10.Association between gestational weight gain in twin pregnancies with adverse perinatal outcomes
Yangyang LI ; Jie LIU ; Lin HOU ; Zijun MA ; Chaomei ZENG ; Jiong QIN ; Yanqiu WU
Chinese Journal of Perinatal Medicine 2024;27(8):617-623
Objective:To investigate the relationship between gestational weight gain (GWG) in twin pregnancies and adverse perinatal outcomes.Methods:This retrospective study included twin pregnant women with live births at≥25 weeks of gestation and their offspring, who delivered at Peking University People's Hospital from January 2012 to October 2022. Total GWG was standardized according to gestational age and categorized into three groups based on the 2009 Institute of Medicine (IOM) guidelines: insufficient GWG (GWG below IOM recommendations), appropriate GWG (GWG within IOM recommendations), and excessive GWG (GWG above IOM recommendations). Comparisons between data of the three groups used analysis of variance, Kruskal-Wallis test or Bonferroni correction or Chi-square partitions. Multivariable logistic regression models and generalized estimating equations with logistic regression models were used to analyze the independent effects of GWG on maternal and neonatal outcomes.
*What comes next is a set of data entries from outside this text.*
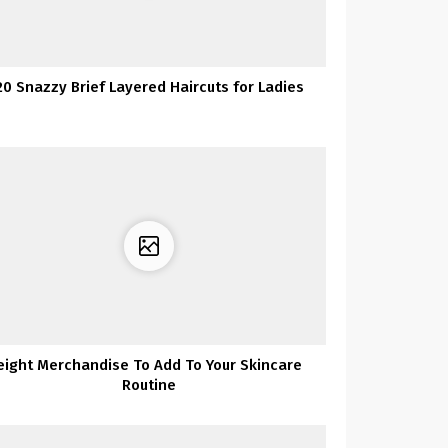
20 Snazzy Brief Layered Haircuts for Ladies
eight Merchandise To Add To Your Skincare
Routine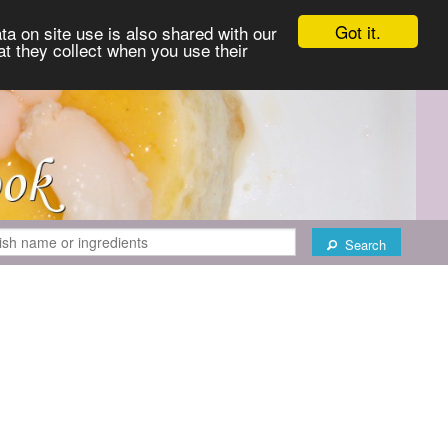
Got it.
ta on site use is also shared with our
at they collect when you use their
Search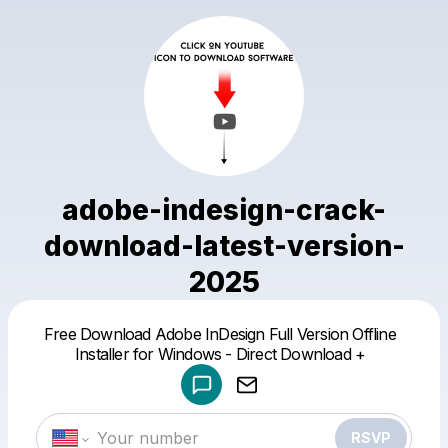
adobe-indesign-crack-
download-latest-version-
2025
Powered by
Free Download Adobe InDesign Full Version Offline
Make a drop like this
Installer for Windows - Direct Download +
RSVP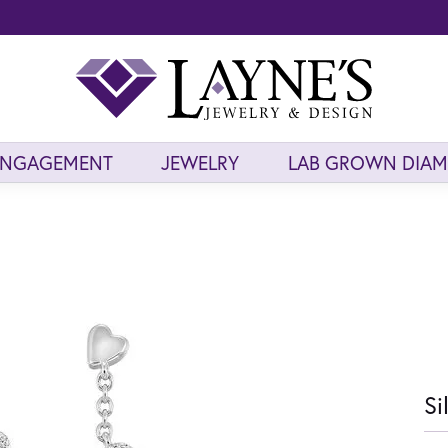
ENGAGEMENT
JEWELRY
LAB GROWN DIA
Si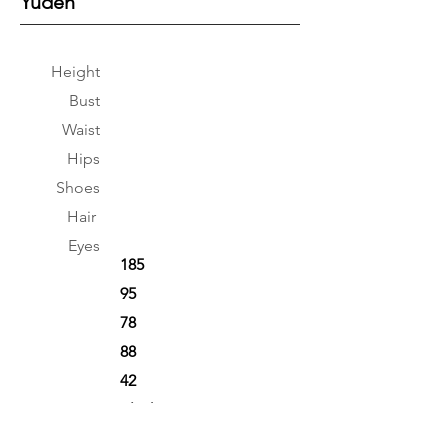
Yuden
Height
Bust
Waist
Hips
Shoes
Hair
Eyes
185
95
78
88
42
Black
Black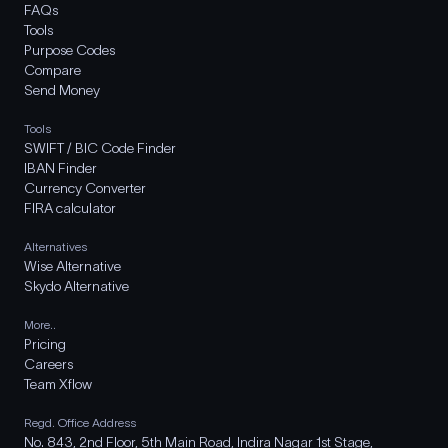
FAQs
Tools
Purpose Codes
Compare
Send Money
Tools
SWIFT / BIC Code Finder
IBAN Finder
Currency Converter
FIRA calculator
Alternatives
Wise Alternative
Skydo Alternative
More..
Pricing
Careers
Team Xflow
Regd. Office Address
No. 843, 2nd Floor, 5th Main Road, Indira Nagar 1st Stage,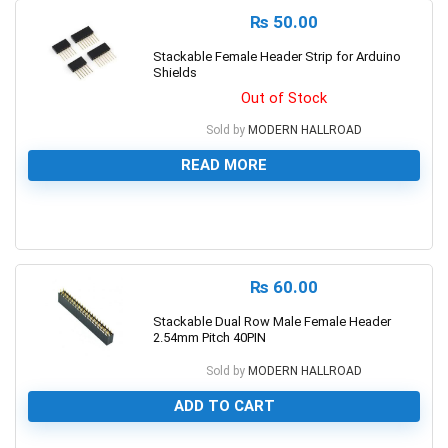
₨
50.00
Stackable Female Header Strip for Arduino
Shields
Out of Stock
Sold by
MODERN HALLROAD
READ MORE
0
₨
60.00
Stackable Dual Row Male Female Header
2.54mm Pitch 40PIN
Sold by
MODERN HALLROAD
ADD TO CART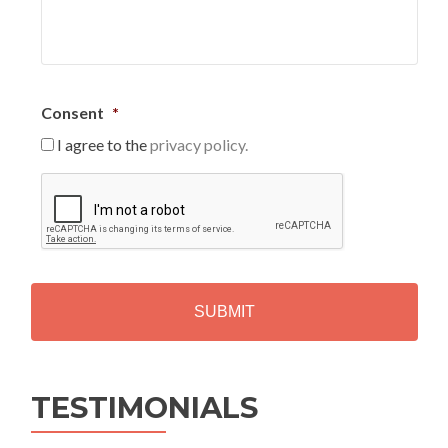
Consent
*
I agree to the
privacy policy.
C
A
P
T
C
H
A
Alternative:
TESTIMONIALS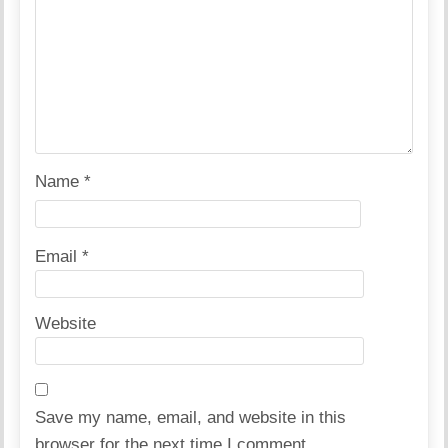
Name
*
Email
*
Website
Save my name, email, and website in this
browser for the next time I comment.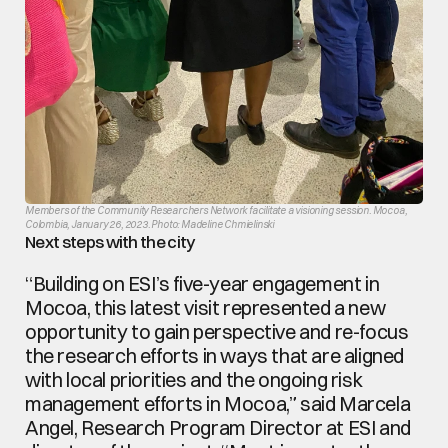
Members of the Community Researchers Network facilitate a visioning session. Mocoa, 
Colombia, January 26, 2023. Photo: Madeline Chmielinski
Next steps with the city
“Building on ESI’s five-year engagement in 
Mocoa, this latest visit represented a new 
opportunity to gain perspective and re-focus 
the research efforts in ways that are aligned 
with local priorities and the ongoing risk 
management efforts in Mocoa,” said Marcela 
Angel, Research Program Director at ESI and 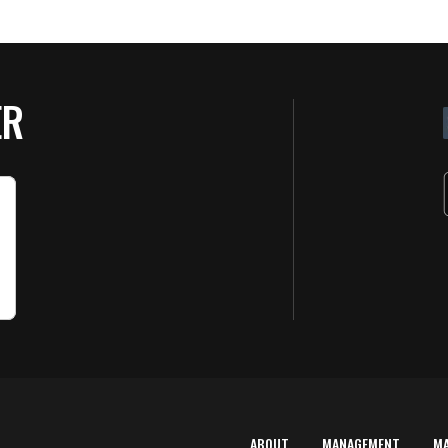
ER
ABOUT
MANAGEMENT
M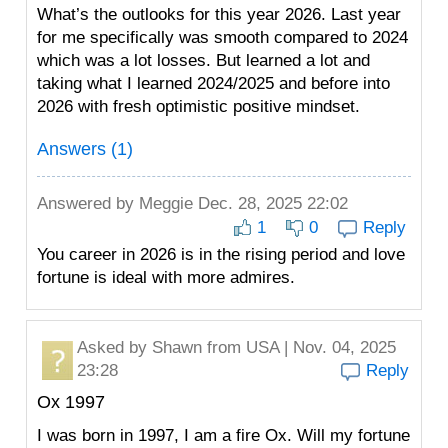
What’s the outlooks for this year 2026. Last year
for me specifically was smooth compared to 2024
which was a lot losses. But learned a lot and
taking what I learned 2024/2025 and before into
2026 with fresh optimistic positive mindset.
Answers (1)
Answered by
Meggie
Dec. 28, 2025 22:02
1
0
Reply
You career in 2026 is in the rising period and love
fortune is ideal with more admires.
Asked by
Shawn
from USA | Nov. 04, 2025
23:28
Reply
Ox 1997
I was born in 1997, I am a fire Ox. Will my fortune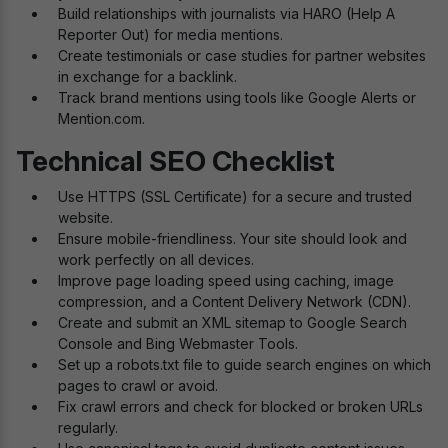
Build relationships with journalists via HARO (Help A
Reporter Out) for media mentions.
Create testimonials or case studies for partner websites
in exchange for a backlink.
Track brand mentions using tools like Google Alerts or
Mention.com.
Technical SEO Checklist
Use HTTPS (SSL Certificate) for a secure and trusted
website.
Ensure mobile-friendliness. Your site should look and
work perfectly on all devices.
Improve page loading speed using caching, image
compression, and a Content Delivery Network (CDN).
Create and submit an XML sitemap to Google Search
Console and Bing Webmaster Tools.
Set up a robots.txt file to guide search engines on which
pages to crawl or avoid.
Fix crawl errors and check for blocked or broken URLs
regularly.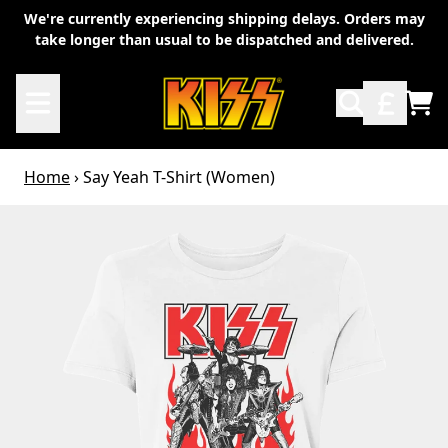
Skip to content
We're currently experiencing shipping delays. Orders may
take longer than usual to be dispatched and delivered.
TO
Home
›
Say Yeah T-Shirt (Women)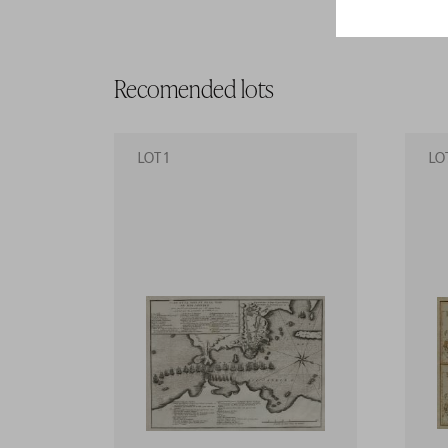
Recomended lots
LOT 1
LO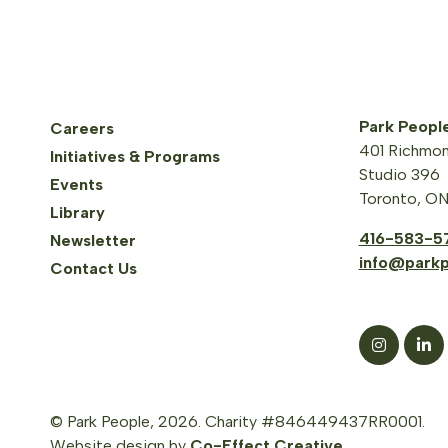
Park Peopl
Careers
401 Richmon
Initiatives & Programs
Studio 396
Events
Toronto, O
Library
416-583-5
Newsletter
info@parkp
Contact Us
© Park People, 2026. Charity #846449437RR0001.
Website design by
Co-Effect Creative
.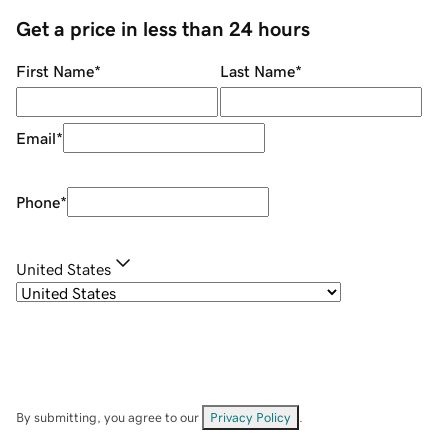
Get a price in less than 24 hours
First Name
*
Last Name
*
Email
*
Phone
*
United States
By submitting, you agree to our
Privacy Policy
.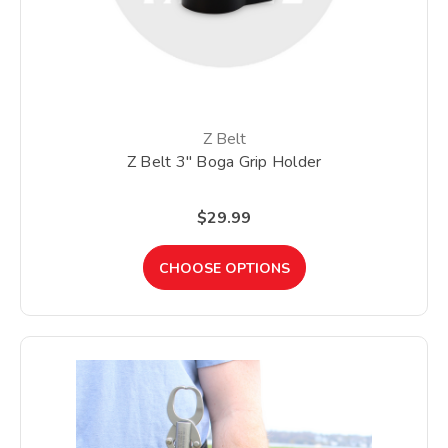
Z Belt
Z Belt 3" Boga Grip Holder
$29.99
CHOOSE OPTIONS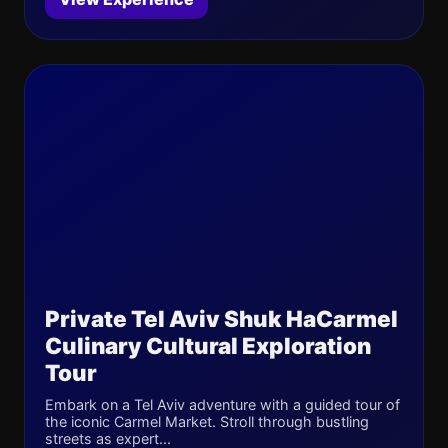
Private Tel Aviv Shuk HaCarmel
Culinary Cultural Exploration
Tour
Embark on a Tel Aviv adventure with a guided tour of
the iconic Carmel Market. Stroll through bustling
streets as expert...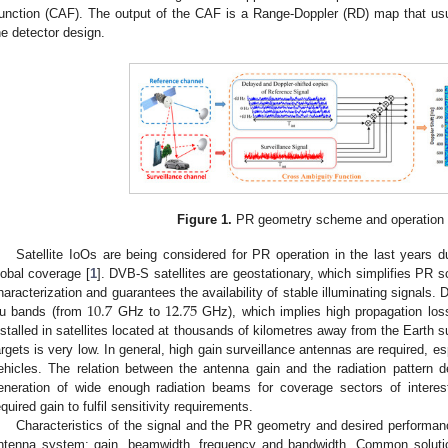
unction (CAF). The output of the CAF is a Range-Doppler (RD) map that usu
he detector design.
Figure 1.
PR geometry scheme and operation p
Satellite IoOs are being considered for PR operation in the last years du
lobal coverage [
1
]. DVB-S satellites are geostationary, which simplifies PR s
10.7
12.75
haracterization and guarantees the availability of stable illuminating signals
u bands (from
GHz to
GHz), which implies high propagation loss
nstalled in satellites located at thousands of kilometres away from the Earth 
argets is very low. In general, high gain surveillance antennas are required, esp
ehicles. The relation between the antenna gain and the radiation pattern 
eneration of wide enough radiation beams for coverage sectors of interest 
equired gain to fulfil sensitivity requirements.
Characteristics of the signal and the PR geometry and desired performan
ntenna system: gain, beamwidth, frequency and bandwidth. Common soluti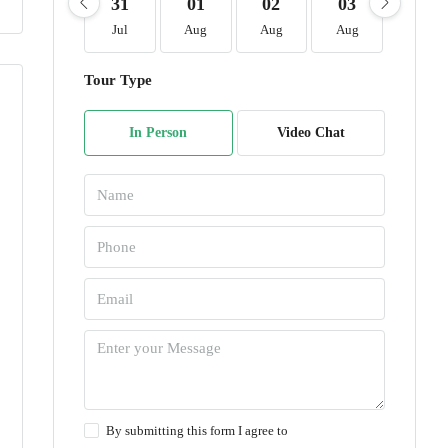
31
01
02
03
04
Jul
Aug
Aug
Aug
Aug
Tour Type
In Person
Video Chat
By submitting this form I agree to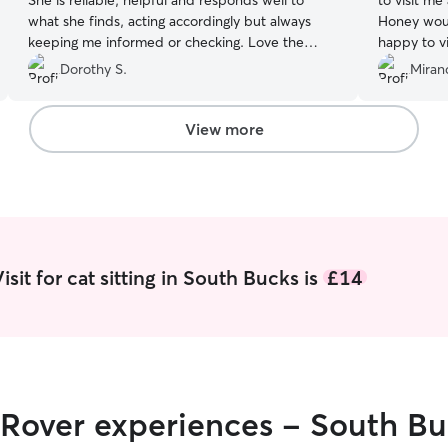
She is reliable, helpful and responds well to
to visit m
what she finds, acting accordingly but always
Honey wou
keeping me informed or checking. Love the
happy to v
photos, it’s reassuring and fun to get when you
about dogs
Dorothy S.
Miran
have to be away
”
than comfor
relaxed kn
and will d
View more
sit for cat sitting in South Bucks is
£14
 Rover experiences - South B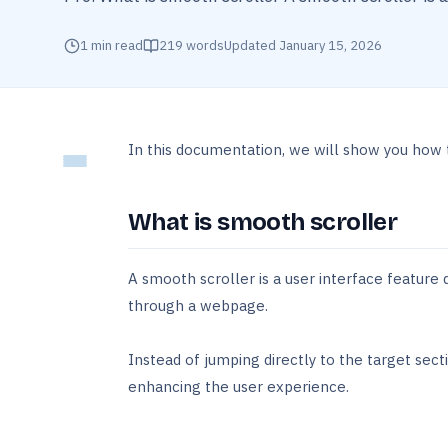
1
min read
219
words
Updated
January 15, 2026
In this documentation, we will show you how
What is smooth scroller
A smooth scroller is a user interface feature
through a webpage.
Instead of jumping directly to the target secti
enhancing the user experience.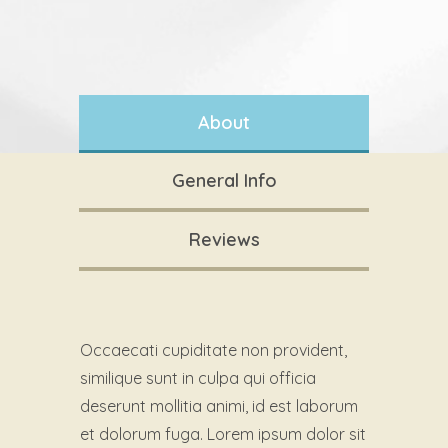
About
General Info
Reviews
Occaecati cupiditate non provident,
similique sunt in culpa qui officia
deserunt mollitia animi, id est laborum
et dolorum fuga. Lorem ipsum dolor sit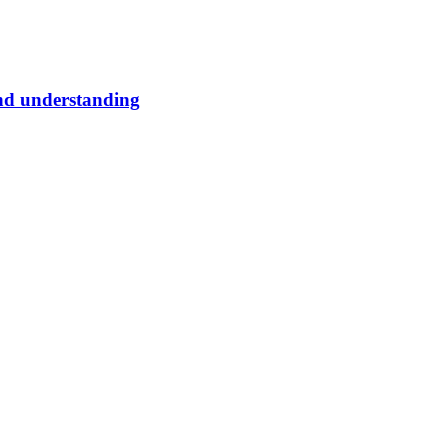
and understanding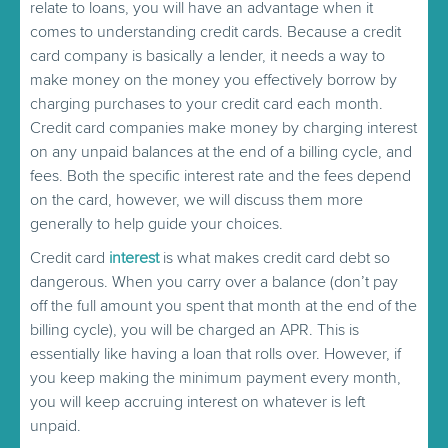
relate to loans, you will have an advantage when it
comes to understanding credit cards. Because a credit
card company is basically a lender, it needs a way to
make money on the money you effectively borrow by
charging purchases to your credit card each month.
Credit card companies make money by charging interest
on any unpaid balances at the end of a billing cycle, and
fees. Both the specific interest rate and the fees depend
on the card, however, we will discuss them more
generally to help guide your choices.
Credit card
interest
is what makes credit card debt so
dangerous. When you carry over a balance (don’t pay
off the full amount you spent that month at the end of the
billing cycle), you will be charged an APR. This is
essentially like having a loan that rolls over. However, if
you keep making the minimum payment every month,
you will keep accruing interest on whatever is left
unpaid.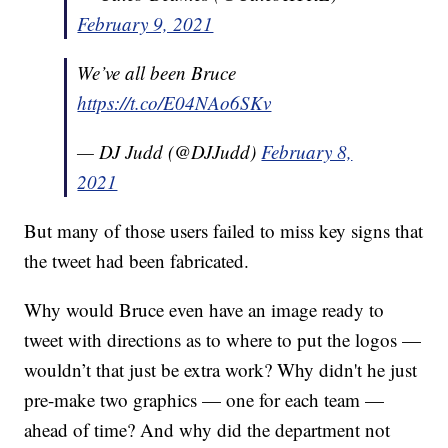
February 9, 2021
We’ve all been Bruce
https://t.co/E04NAo6SKv
— DJ Judd (@DJJudd)
February 8,
2021
But many of those users failed to miss key signs that
the tweet had been fabricated.
Why would Bruce even have an image ready to
tweet with directions as to where to put the logos —
wouldn’t that just be extra work? Why didn't he just
pre-make two graphics — one for each team —
ahead of time? And why did the department not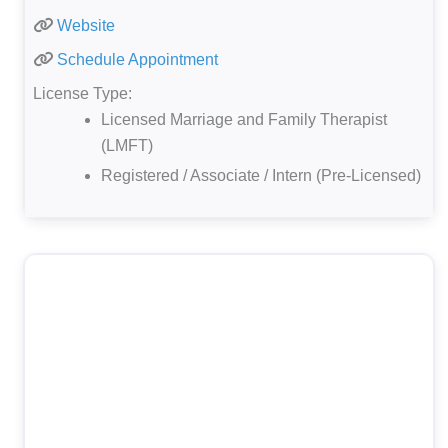
Website
Schedule Appointment
License Type:
Licensed Marriage and Family Therapist
(LMFT)
Registered / Associate / Intern (Pre-Licensed)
Results:A total of 794 twin pregnant women and their 1 588 live-born neonates were included in the study. There were 360 women (45.3%) with appropriate GWG, 356 (44.8%) with insufficient GWG, and 78 (9.8%) with excessive GWG. Both insufficient and excessive GWG were associated with an increased risk of preterm birth [adjusted ORs of 1.39 (95% CI: 1.04-1.88) and 1.70 (95% CI: 1.05-2.78), respectively]. Insufficient GWG was associated with an increased risk of gestational diabetes mellitus (adjusted OR=1.42, 95% CI: 1.00-2.01) and low birth weight infants (adjusted OR=2.04, 95% CI: 1.57-2.66). Insufficient GWG was also associated with a reduced risk of eclampsia or preeclampsia (adjusted OR=0.50, 95% CI: 0.33-0.75), cesarean section (adjusted OR=0.48, 95% CI: 0.30-0.77), discordant twin growth (adjusted OR=0.56, 95% CI: 0.37-0.85), and large for gestational age infants (adjusted OR=0.46, 95% CI: 0.35-0.61). Excessive GWG was associated with an increased risk of eclampsia or preeclampsia (adjusted OR=2.85, 95% CI: 1.65-4.91), and large for gestational age infants (adjusted OR=2.49, 95% CI: 1.60-3.86), while with a decreased risk of low birth weight infants (adjusted OR=0.42, 95% CI: 0.27-0.65). Conclusions:More than half of the twin pregnancies have GWG outside the recommended range of the IOM guidelines. Both insufficient and excessive GWG are associated with adverse perinatal outcomes, particularly an increased risk of preterm birth.